Task objective = Could you reproduce the entries exactly, omitting every picture?

Supplied data =
--------

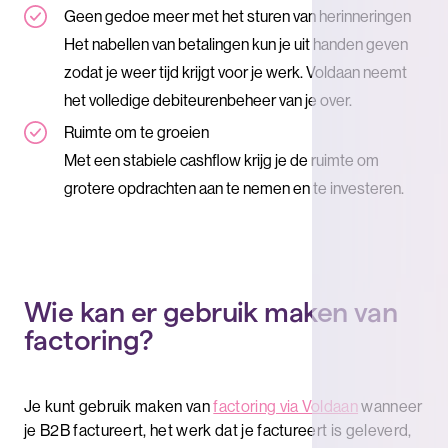
Geen gedoe meer met het sturen van herinneringen
Het nabellen van betalingen kun je uit handen geven
zodat je weer tijd krijgt voor je werk. Voldaan neemt
het volledige debiteurenbeheer van je over.
Ruimte om te groeien
Met een stabiele cashflow krijg je de ruimte om
grotere opdrachten aan te nemen en te investeren.
Wie kan er gebruik maken van
factoring?
Je kunt gebruik maken van
factoring via Voldaan
wanneer
je B2B factureert, het werk dat je factureert is geleverd,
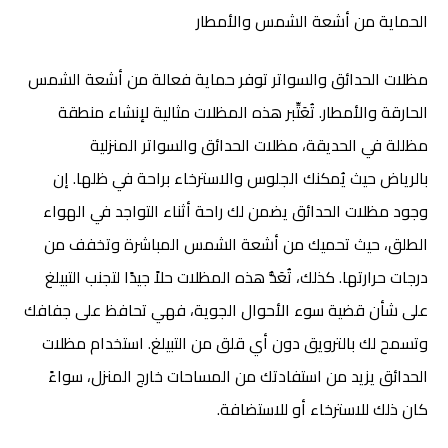
الحماية من أشعة الشمس والأمطار
مظلات الحدائق والسواتر توفر حماية فعالة من أشعة الشمس
الحارقة والأمطار. تُعَتِّبر هذه المظلات مثالية لإنشاء منطقة
مظللة في الحديقة، مظلات الحدائق والسواتر المنزلية
بالرياض
حيث يُمكنك الجلوس والاسترخاء براحة في ظلها. إن
وجود مظلات الحدائق يضمن لك راحة أثناء التواجد في الهواء
الطلق، حيث تحميك من أشعة الشمس المباشرة وتخفف من
درجات حرارتها. كذلك، تُعَدُّ هذه المظلات حلاً جيدًا لتجنب التبيلغ
على شأن قضية سوء الأحوال الجوية، فهي تحافظ على جفافك
وتسمح لك بالترويق دون أي قلق من التبيلغ. استخدام مظلات
الحدائق يزيد من استفادتك من المساحات خارج المنزل، سواءً
كان ذلك للاسترخاء أو للاستضافة.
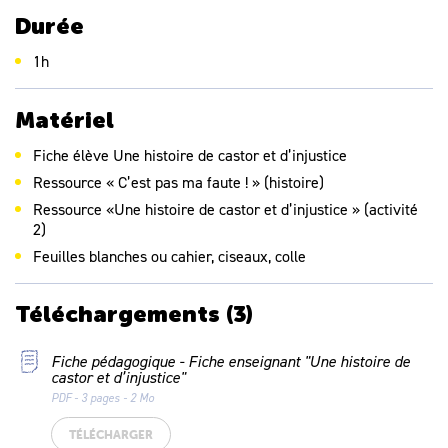
solutions, discuter un point de vue
Durée
Participer à un échange à visée philosophique sur
l’injustice
1h
Comprendre des textes écrits sans autre aide que le
langage entendu
Comprendre la trame de l’histoire en
Matériel
reformulant certains passages
Fiche élève
Une histoire de castor et d’injustice
Identifier les personnages de l’histoire
Ressource « C’est pas ma faute ! » (histoire)
Associer un ensemble d’images séquentielles à un récit
Ressource «Une histoire de castor et d’injustice » (activité
2)
Feuilles blanches ou cahier, ciseaux, colle
Téléchargements
(3)
Fiche pédagogique - Fiche enseignant "Une histoire de
castor et d’injustice"
PDF - 3 pages - 2 Mo
TÉLÉCHARGER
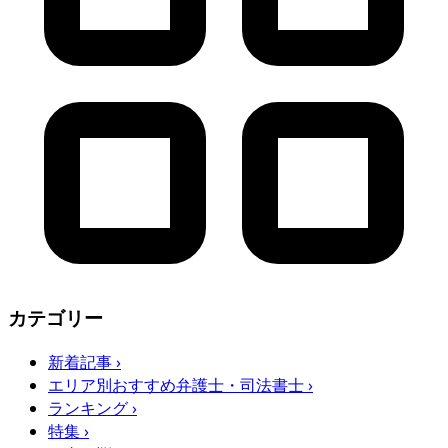
カテゴリー
新着記事
›
エリア別おすすめ弁護士・司法書士
›
ランキング
›
特集
›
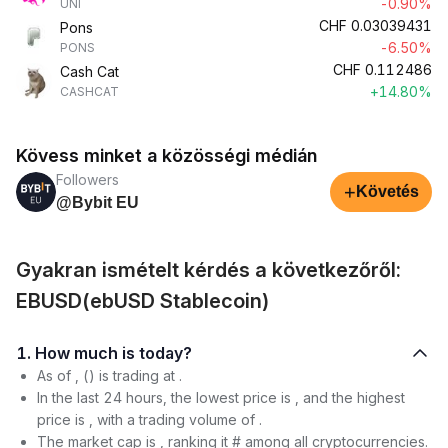
-0.90%
UNI
CHF
0.03039431
Pons
-6.50%
PONS
CHF
0.112486
Cash Cat
+14.80%
CASHCAT
Kövess minket a közösségi médián
Followers
+
Követés
@Bybit EU
Gyakran ismételt kérdés a következőről:
EBUSD(ebUSD Stablecoin)
1. How much is today?
As of , () is trading at .
In the last 24 hours, the lowest price is , and the highest
price is , with a trading volume of .
The market cap is , ranking it # among all cryptocurrencies.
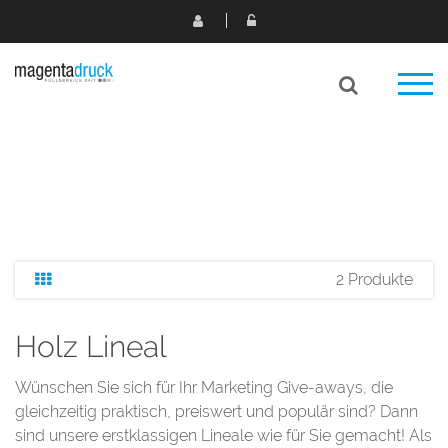
2 Produkte
Holz Lineal
Wünschen Sie sich für Ihr Marketing Give-aways, die
gleichzeitig praktisch, preiswert und populär sind? Dann
sind unsere erstklassigen Lineale wie für Sie gemacht! Als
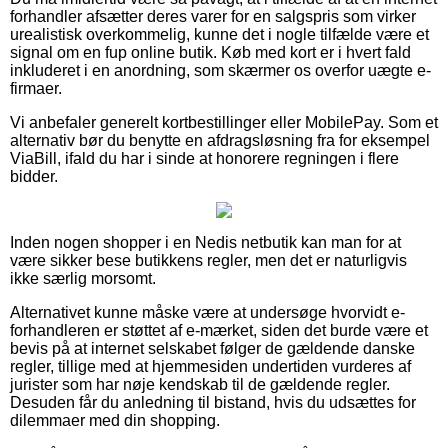
forhandler afsætter deres varer for en salgspris som virker
urealistisk overkommelig, kunne det i nogle tilfælde være et
signal om en fup online butik. Køb med kort er i hvert fald
inkluderet i en anordning, som skærmer os overfor uægte e-
firmaer.
Vi anbefaler generelt kortbestillinger eller MobilePay. Som et
alternativ bør du benytte en afdragsløsning fra for eksempel
ViaBill, ifald du har i sinde at honorere regningen i flere
bidder.
Inden nogen shopper i en Nedis netbutik kan man for at
være sikker bese butikkens regler, men det er naturligvis
ikke særlig morsomt.
Alternativet kunne måske være at undersøge hvorvidt e-
forhandleren er støttet af e-mærket, siden det burde være et
bevis på at internet selskabet følger de gældende danske
regler, tillige med at hjemmesiden undertiden vurderes af
jurister som har nøje kendskab til de gældende regler.
Desuden får du anledning til bistand, hvis du udsættes for
dilemmaer med din shopping.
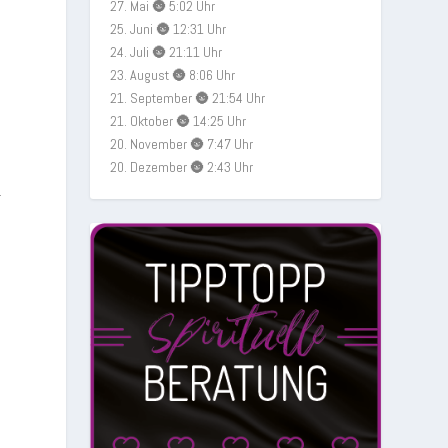
27. Mai 🌚 5:02 Uhr
25. Juni 🌚 12:31 Uhr
24. Juli 🌚 21:11 Uhr
23. August 🌚 8:06 Uhr
21. September 🌚 21:54 Uhr
21. Oktober 🌚 14:25 Uhr
20. November 🌚 7:47 Uhr
20. Dezember 🌚 2:43 Uhr
r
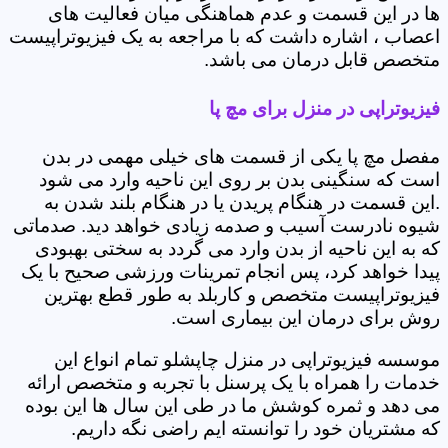
ها در این قسمت و عدم هماهنگی میان فعالیت های
اعصاب ، اشاره داشت که با مراجعه به یک فیزیوتراپیست
متخصص قابل درمان می باشد.
فیزیوتراپی در منزل برای مچ پا
مفصل مچ پا یکی از قسمت های خیلی مهمی در بدن
است که سنگینی بدن بر روی این ناحیه وارد می شود
.این قسمت در هنگام پریدن یا در هنگام بلند شدن به
شیوه نادرست آسیب و صدمه زیادی خواهد دید. صدماتی
که به این ناحیه از بدن وارد می گردد به سختی بهبودی
پیدا خواهد کرد، پس انجام تمرینات ورزشی صحیح با یک
فیزیوتراپیست متخصص و کاربلد به طور قطع بهترین
روش برای درمان این بیماری است.
موسسه فیزیوتراپی در منزل چاپشلو تمام انواع این
خدمات را همراه با یک پرسنل با تجربه و متخصص ارائه
می دهد و ثمره کوشش ما در طی این سال ها این بوده
که مشتریان خود را توانسته ایم راضی نگه داریم.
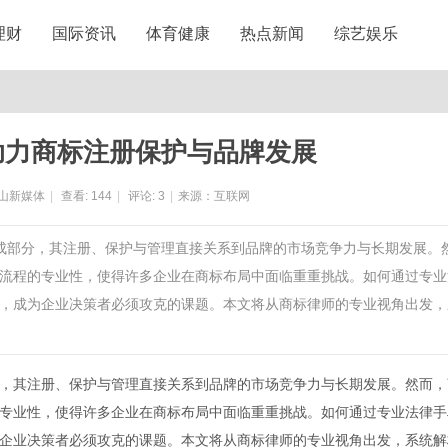
理财
国际资讯
体育健康
热点新闻
综艺娱乐
助力商标注册保护与品牌发展
山新媒体
|
查看:
144
|
评论:
3
|
来源：互联网
组成部分，其注册、保护与管理直接关系到品牌的市场竞争力与长期发展。
流程的专业性，使得许多企业在商标布局中面临重重挑战。如何通过专业
，成为企业决策者必须攻克的课题。本文将从商标律师的专业视角出发，
，其注册、保护与管理直接关系到品牌的市场竞争力与长期发展。然而，
专业性，使得许多企业在商标布局中面临重重挑战。如何通过专业法律手
企业决策者必须攻克的课题。本文将从
商标律师
的专业视角出发，系统解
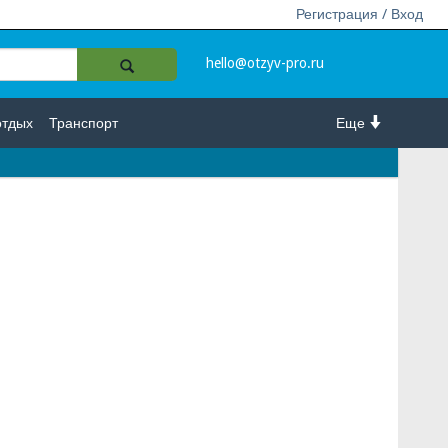
Регистрация / Вход
hello@otzyv-pro.ru
отдых
Транспорт
Еще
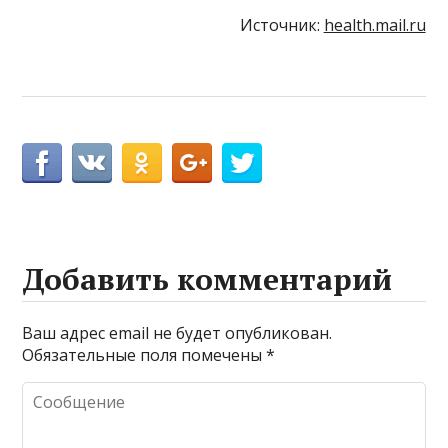
Источник:
health.mail.ru
Добавить комментарий
Ваш адрес email не будет опубликован.
Обязательные поля помечены
*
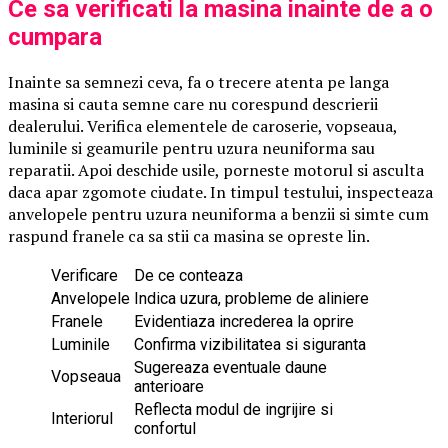
Ce sa verificati la masina inainte de a o
cumpara
Inainte sa semnezi ceva, fa o trecere atenta pe langa
masina si cauta semne care nu corespund descrierii
dealerului. Verifica elementele de caroserie, vopseaua,
luminile si geamurile pentru uzura neuniforma sau
reparatii. Apoi deschide usile, porneste motorul si asculta
daca apar zgomote ciudate. In timpul testului, inspecteaza
anvelopele pentru uzura neuniforma a benzii si simte cum
raspund franele ca sa stii ca masina se opreste lin.
Verificare
De ce conteaza
Anvelopele
Indica uzura, probleme de aliniere
Franele
Evidentiaza increderea la oprire
Luminile
Confirma vizibilitatea si siguranta
Sugereaza eventuale daune
Vopseaua
anterioare
Reflecta modul de ingrijire si
Interiorul
confortul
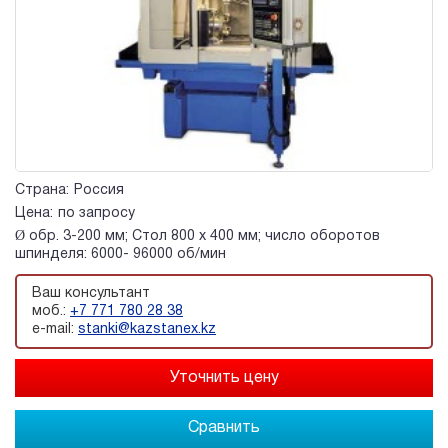
Страна:
Россия
Цена:
по запросу
Ø обр. 3-200 мм; Стол 800 х 400 мм; число оборотов
шпинделя: 6000- 96000 об/мин
Ваш консультант
моб.:
+7 771 780 28 38
e-mail:
stanki@kazstanex.kz
Сравнить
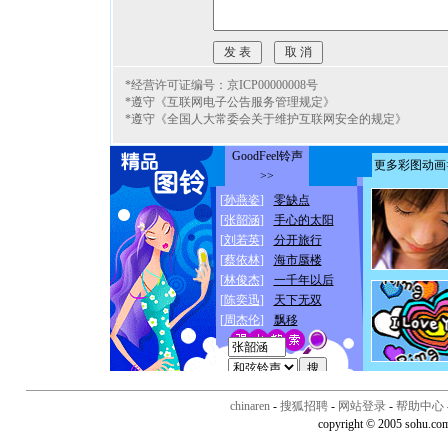
*经营许可证编号：京ICP00000008号
*遵守《互联网电子公告服务管理规定》
*遵守《全国人大常委会关于维护互联网安全的规定》
chinaren
-
搜狐招聘
-
网站登录
-
帮助中心
copyright © 2005 sohu.co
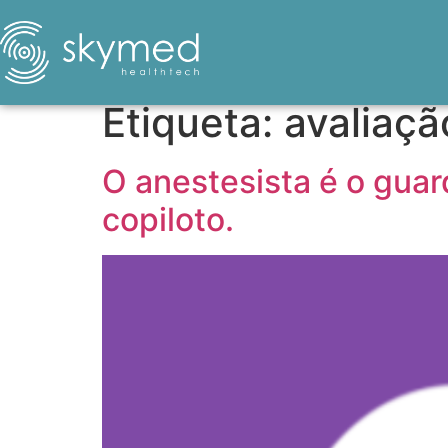
Etiqueta:
avaliaçã
O anestesista é o guar
copiloto.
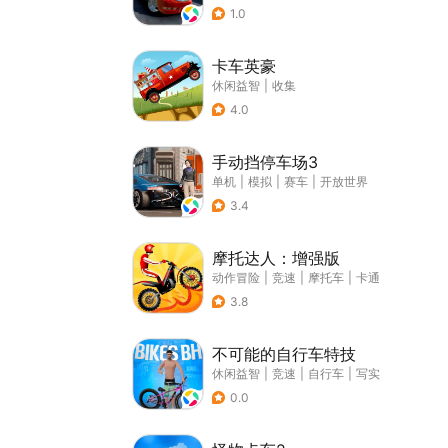
1.0
卡车英豪
休闲益智
|
收集
4.0
手动挡停车场3
单机
|
模拟
|
赛车
|
开放世界
3.4
摩托达人：增强版
动作冒险
|
竞速
|
摩托车
|
卡通
3.8
不可能的自行车特技
休闲益智
|
竞速
|
自行车
|
写实
0.0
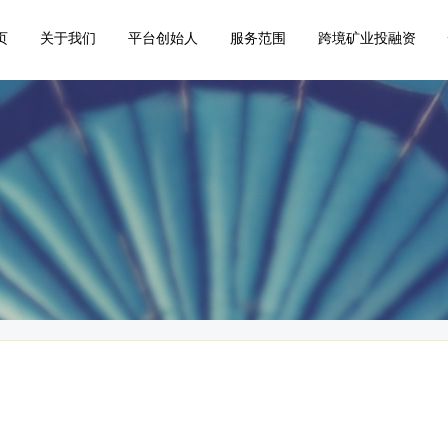
页
关于我们
平台创始人
服务范围
跨境矿业投融资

--------

Exercise result =
Geen gedoe meer met het sturen van herinneringen
Het nabellen van betalingen kun je uit handen geven
zodat je weer tijd krijgt voor je werk. Voldaan neemt
het volledige debiteurenbeheer van je over.
Ruimte om te groeien
Met een stabiele cashflow krijg je de ruimte om
grotere opdrachten aan te nemen en te investeren.
Wie kan er gebruik maken van
factoring?
Je kunt gebruik maken van
factoring via Voldaan
wanneer
je B2B factureert, het werk dat je factureert is geleverd,
الحماية من أشعة الشمس والأمطار
مظلات الحدائق والسواتر توفر حماية فعالة من أشعة الشمس
الحارقة والأمطار. تُعَتِّبر هذه المظلات مثالية لإنشاء منطقة
مظللة في الحديقة، مظلات الحدائق والسواتر المنزلية
بالرياض
حيث يُمكنك الجلوس والاسترخاء براحة في ظلها. إن
وجود مظلات الحدائق يضمن لك راحة أثناء التواجد في الهواء
الطلق، حيث تحميك من أشعة الشمس المباشرة وتخفف من
درجات حرارتها. كذلك، تُعَدُّ هذه المظلات حلاً جيدًا لتجنب التبيلغ
على شأن قضية سوء الأحوال الجوية، فهي تحافظ على جفافك
وتسمح لك بالترويق دون أي قلق من التبيلغ. استخدام مظلات
الحدائق يزيد من استفادتك من المساحات خارج المنزل، سواءً
كان ذلك للاسترخاء أو للاستضافة.
solutions, discuter un point de vue
Durée
Participer à un échange à visée philosophique sur
l’injustice
1h
Comprendre des textes écrits sans autre aide que le
langage entendu
Comprendre la trame de l’histoire en
Matériel
reformulant certains passages
Fiche élève
Une histoire de castor et d’injustice
Identifier les personnages de l’histoire
Ressource « C’est pas ma faute ! » (histoire)
Associer un ensemble d’images séquentielles à un récit
Ressource «Une histoire de castor et d’injustice » (activité
2)
Feuilles blanches ou cahier, ciseaux, colle
Téléchargements
(3)
Fiche pédagogique - Fiche enseignant "Une histoire de
castor et d’injustice"
PDF - 3 pages - 2 Mo
TÉLÉCHARGER
カテゴリー
新着記事
›
エリア別おすすめ弁護士・司法書士
›
ランキング
›
特集
›
-0.90%
UNI
CHF
0.03039431
Pons
-6.50%
PONS
CHF
0.112486
Cash Cat
+14.80%
CASHCAT
Kövess minket a közösségi médián
Followers
+
Követés
@Bybit EU
Gyakran ismételt kérdés a következőről:
EBUSD(ebUSD Stablecoin)
1. How much is today?
As of , () is trading at .
In the last 24 hours, the lowest price is , and the highest
price is , with a trading volume of .
The market cap is , ranking it # among all cryptocurrencies.
2 Produkte
Holz Lineal
Wünschen Sie sich für Ihr Marketing Give-aways, die
gleichzeitig praktisch, preiswert und populär sind? Dann
sind unsere erstklassigen Lineale wie für Sie gemacht! Als
forhandler afsætter deres varer for en salgspris som virker
urealistisk overkommelig, kunne det i nogle tilfælde være et
signal om en fup online butik. Køb med kort er i hvert fald
inkluderet i en anordning, som skærmer os overfor uægte e-
firmaer.
Vi anbefaler generelt kortbestillinger eller MobilePay. Som et
alternativ bør du benytte en afdragsløsning fra for eksempel
ViaBill, ifald du har i sinde at honorere regningen i flere
bidder.
Inden nogen shopper i en Nedis netbutik kan man for at
være sikker bese butikkens regler, men det er naturligvis
ikke særlig morsomt.
Alternativet kunne måske være at undersøge hvorvidt e-
forhandleren er støttet af e-mærket, siden det burde være et
bevis på at internet selskabet følger de gældende danske
regler, tillige med at hjemmesiden undertiden vurderes af
jurister som har nøje kendskab til de gældende regler.
Desuden får du anledning til bistand, hvis du udsættes for
dilemmaer med din shopping.
27. Mai 🌚 5:02 Uhr
25. Juni 🌚 12:31 Uhr
24. Juli 🌚 21:11 Uhr
23. August 🌚 8:06 Uhr
21. September 🌚 21:54 Uhr
21. Oktober 🌚 14:25 Uhr
20. November 🌚 7:47 Uhr
20. Dezember 🌚 2:43 Uhr
r
ها در این قسمت و عدم هماهنگی میان فعالیت های
اعصاب ، اشاره داشت که با مراجعه به یک فیزیوتراپیست
متخصص قابل درمان می باشد.
فیزیوتراپی در منزل برای مچ پا
مفصل مچ پا یکی از قسمت های خیلی مهمی در بدن
است که سنگینی بدن بر روی این ناحیه وارد می شود
.این قسمت در هنگام پریدن یا در هنگام بلند شدن به
شیوه نادرست آسیب و صدمه زیادی خواهد دید. صدماتی
که به این ناحیه از بدن وارد می گردد به سختی بهبودی
پیدا خواهد کرد، پس انجام تمرینات ورزشی صحیح با یک
فیزیوتراپیست متخصص و کاربلد به طور قطع بهترین
روش برای درمان این بیماری است.
موسسه فیزیوتراپی در منزل چاپشلو تمام انواع این
خدمات را همراه با یک پرسنل با تجربه و متخصص ارائه
می دهد و ثمره کوشش ما در طی این سال ها این بوده
که مشتریان خود را توانسته ایم راضی نگه داریم.
理财
国际资讯
体育健康
热点新闻
综艺娱乐
助力商标注册保护与品牌发展
山新媒体
|
查看:
144
|
评论:
3
|
来源：互联网
组成部分，其注册、保护与管理直接关系到品牌的市场竞争力与长期发展。
流程的专业性，使得许多企业在商标布局中面临重重挑战。如何通过专业
，成为企业决策者必须攻克的课题。本文将从商标律师的专业视角出发，
，其注册、保护与管理直接关系到品牌的市场竞争力与长期发展。然而，
专业性，使得许多企业在商标布局中面临重重挑战。如何通过专业法律手
企业决策者必须攻克的课题。本文将从
商标律师
的专业视角出发，系统解
Регистрация / Вход
hello@otzyv-pro.ru
отдых
Транспорт
Еще
Источник:
health.mail.ru
Добавить комментарий
Ваш адрес email не будет опубликован.
Обязательные поля помечены
*
Ce sa verificati la masina inainte de a o
cumpara
Inainte sa semnezi ceva, fa o trecere atenta pe langa
masina si cauta semne care nu corespund descrierii
dealerului. Verifica elementele de caroserie, vopseaua,
luminile si geamurile pentru uzura neuniforma sau
reparatii. Apoi deschide usile, porneste motorul si asculta
daca apar zgomote ciudate. In timpul testului, inspecteaza
anvelopele pentru uzura neuniforma a benzii si simte cum
raspund franele ca sa stii ca masina se opreste lin.
Verificare
De ce conteaza
Anvelopele
Indica uzura, probleme de aliniere
Franele
Evidentiaza increderea la oprire
Luminile
Confirma vizibilitatea si siguranta
Sugereaza eventuale daune
Vopseaua
anterioare
Reflecta modul de ingrijire si
Interiorul
confortul
Страна:
Россия
Цена:
по запросу
Ø обр. 3-200 мм; Стол 800 х 400 мм; число оборотов
шпинделя: 6000- 96000 об/мин
Ваш консультант
моб.:
+7 771 780 28 38
e-mail:
stanki@kazstanex.kz
Сравнить
*经营许可证编号：京ICP00000008号
*遵守《互联网电子公告服务管理规定》
*遵守《全国人大常委会关于维护互联网安全的规定》
chinaren
-
搜狐招聘
-
网站登录
-
帮助中心
copyright © 2005 sohu.co
Etiqueta:
avaliaçã
O anestesista é o guar
copiloto.
1.0
卡车英豪
休闲益智
|
收集
4.0
手动挡停车场3
单机
|
模拟
|
赛车
|
开放世界
3.4
摩托达人：增强版
动作冒险
|
竞速
|
摩托车
|
卡通
3.8
不可能的自行车特技
休闲益智
|
竞速
|
自行车
|
写实
0.0
页
关于我们
平台创始人
服务范围
跨境矿业投融资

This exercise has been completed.